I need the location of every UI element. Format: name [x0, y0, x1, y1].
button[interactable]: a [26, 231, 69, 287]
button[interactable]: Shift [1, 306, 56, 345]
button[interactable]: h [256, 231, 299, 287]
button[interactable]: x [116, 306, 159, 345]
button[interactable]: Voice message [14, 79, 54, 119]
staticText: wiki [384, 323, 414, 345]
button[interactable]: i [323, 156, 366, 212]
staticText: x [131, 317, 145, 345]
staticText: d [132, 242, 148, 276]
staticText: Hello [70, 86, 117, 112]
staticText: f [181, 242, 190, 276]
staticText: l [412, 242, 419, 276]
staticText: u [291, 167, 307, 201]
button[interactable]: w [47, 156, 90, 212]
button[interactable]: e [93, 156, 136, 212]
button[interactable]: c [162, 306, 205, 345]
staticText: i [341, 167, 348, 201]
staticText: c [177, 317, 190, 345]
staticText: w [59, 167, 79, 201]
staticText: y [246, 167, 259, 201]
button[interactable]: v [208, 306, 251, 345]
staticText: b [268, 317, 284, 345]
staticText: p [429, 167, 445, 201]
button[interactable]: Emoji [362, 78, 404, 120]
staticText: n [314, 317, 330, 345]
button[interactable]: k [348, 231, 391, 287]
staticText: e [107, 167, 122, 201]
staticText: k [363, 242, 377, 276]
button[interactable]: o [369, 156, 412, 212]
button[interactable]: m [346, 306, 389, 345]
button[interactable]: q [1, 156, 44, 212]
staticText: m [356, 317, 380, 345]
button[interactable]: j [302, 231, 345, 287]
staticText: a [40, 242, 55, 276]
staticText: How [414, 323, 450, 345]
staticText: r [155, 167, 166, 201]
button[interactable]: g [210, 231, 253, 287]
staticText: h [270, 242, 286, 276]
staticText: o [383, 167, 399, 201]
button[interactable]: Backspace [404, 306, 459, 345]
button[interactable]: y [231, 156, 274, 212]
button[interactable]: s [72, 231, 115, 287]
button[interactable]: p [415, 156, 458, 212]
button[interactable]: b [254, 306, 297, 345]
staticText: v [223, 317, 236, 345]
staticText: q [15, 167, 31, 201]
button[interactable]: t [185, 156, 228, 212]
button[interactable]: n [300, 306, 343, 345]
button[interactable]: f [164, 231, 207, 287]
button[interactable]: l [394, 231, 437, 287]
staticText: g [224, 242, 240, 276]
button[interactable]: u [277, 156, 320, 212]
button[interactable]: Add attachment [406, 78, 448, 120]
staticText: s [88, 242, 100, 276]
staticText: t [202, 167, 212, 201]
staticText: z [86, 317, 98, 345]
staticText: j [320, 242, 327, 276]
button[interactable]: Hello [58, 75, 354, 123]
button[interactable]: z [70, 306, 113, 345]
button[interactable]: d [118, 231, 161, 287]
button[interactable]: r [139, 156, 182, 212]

------------

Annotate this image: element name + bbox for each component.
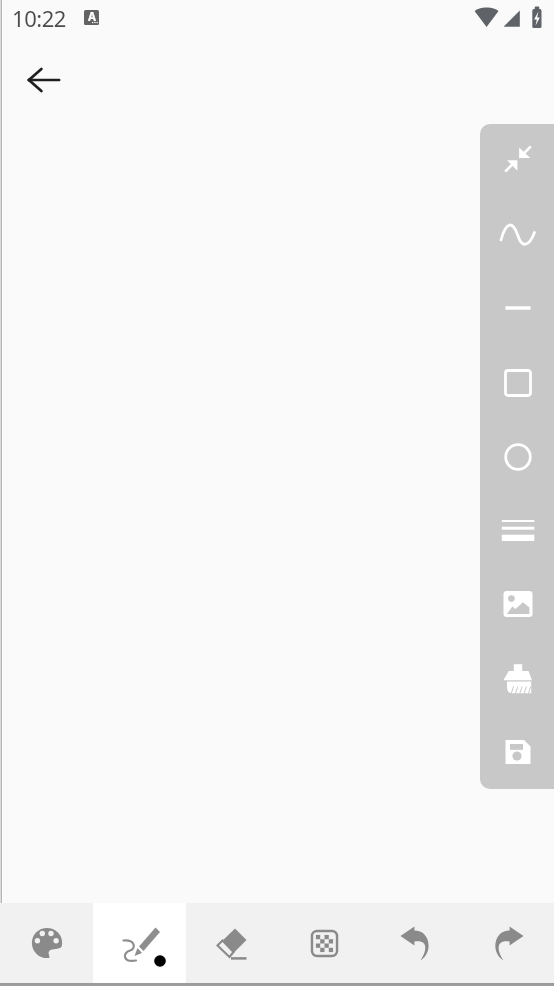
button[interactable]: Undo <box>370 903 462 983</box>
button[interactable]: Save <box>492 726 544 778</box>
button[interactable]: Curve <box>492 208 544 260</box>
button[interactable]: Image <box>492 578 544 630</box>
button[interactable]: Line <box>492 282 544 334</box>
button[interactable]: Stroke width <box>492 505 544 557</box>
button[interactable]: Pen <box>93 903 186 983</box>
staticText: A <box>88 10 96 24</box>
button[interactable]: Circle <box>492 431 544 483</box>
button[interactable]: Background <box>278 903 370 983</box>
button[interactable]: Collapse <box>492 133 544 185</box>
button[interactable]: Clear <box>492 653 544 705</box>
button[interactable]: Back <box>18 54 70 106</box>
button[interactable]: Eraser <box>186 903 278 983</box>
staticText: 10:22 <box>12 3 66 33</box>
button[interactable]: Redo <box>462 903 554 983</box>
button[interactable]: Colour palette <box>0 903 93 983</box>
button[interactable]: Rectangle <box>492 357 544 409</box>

------------

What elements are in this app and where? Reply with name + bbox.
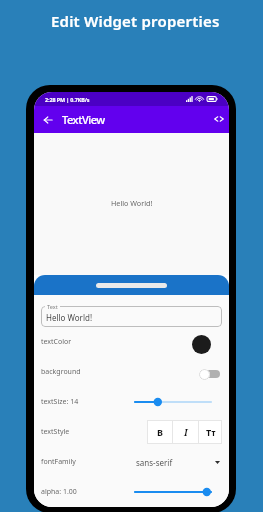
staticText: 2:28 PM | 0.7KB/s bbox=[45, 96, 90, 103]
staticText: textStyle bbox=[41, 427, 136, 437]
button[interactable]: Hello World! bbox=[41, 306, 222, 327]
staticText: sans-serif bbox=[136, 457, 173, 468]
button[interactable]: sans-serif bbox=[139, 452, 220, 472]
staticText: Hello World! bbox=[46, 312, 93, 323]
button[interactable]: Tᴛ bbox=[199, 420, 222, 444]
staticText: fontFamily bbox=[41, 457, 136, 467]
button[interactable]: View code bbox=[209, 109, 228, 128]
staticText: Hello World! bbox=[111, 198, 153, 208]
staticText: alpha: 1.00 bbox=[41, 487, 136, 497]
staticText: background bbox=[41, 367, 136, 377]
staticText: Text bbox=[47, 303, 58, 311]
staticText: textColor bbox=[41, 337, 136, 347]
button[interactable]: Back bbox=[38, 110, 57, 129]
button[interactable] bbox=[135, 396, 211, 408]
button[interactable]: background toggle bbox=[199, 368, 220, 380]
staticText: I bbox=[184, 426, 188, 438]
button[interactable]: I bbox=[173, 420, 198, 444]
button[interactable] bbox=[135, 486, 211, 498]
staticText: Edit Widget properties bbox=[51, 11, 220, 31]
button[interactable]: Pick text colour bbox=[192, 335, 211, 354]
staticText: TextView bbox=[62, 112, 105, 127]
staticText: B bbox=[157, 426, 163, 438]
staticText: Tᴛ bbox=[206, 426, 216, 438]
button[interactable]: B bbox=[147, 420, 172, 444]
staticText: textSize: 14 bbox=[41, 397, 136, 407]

------------

Activity »
The lines above that hold the word "World" should be found and copied out.

Task solution »
button[interactable]: Hello World! bbox=[41, 306, 222, 327]
staticText: Hello World! bbox=[46, 312, 93, 323]
staticText: Hello World! bbox=[111, 198, 153, 208]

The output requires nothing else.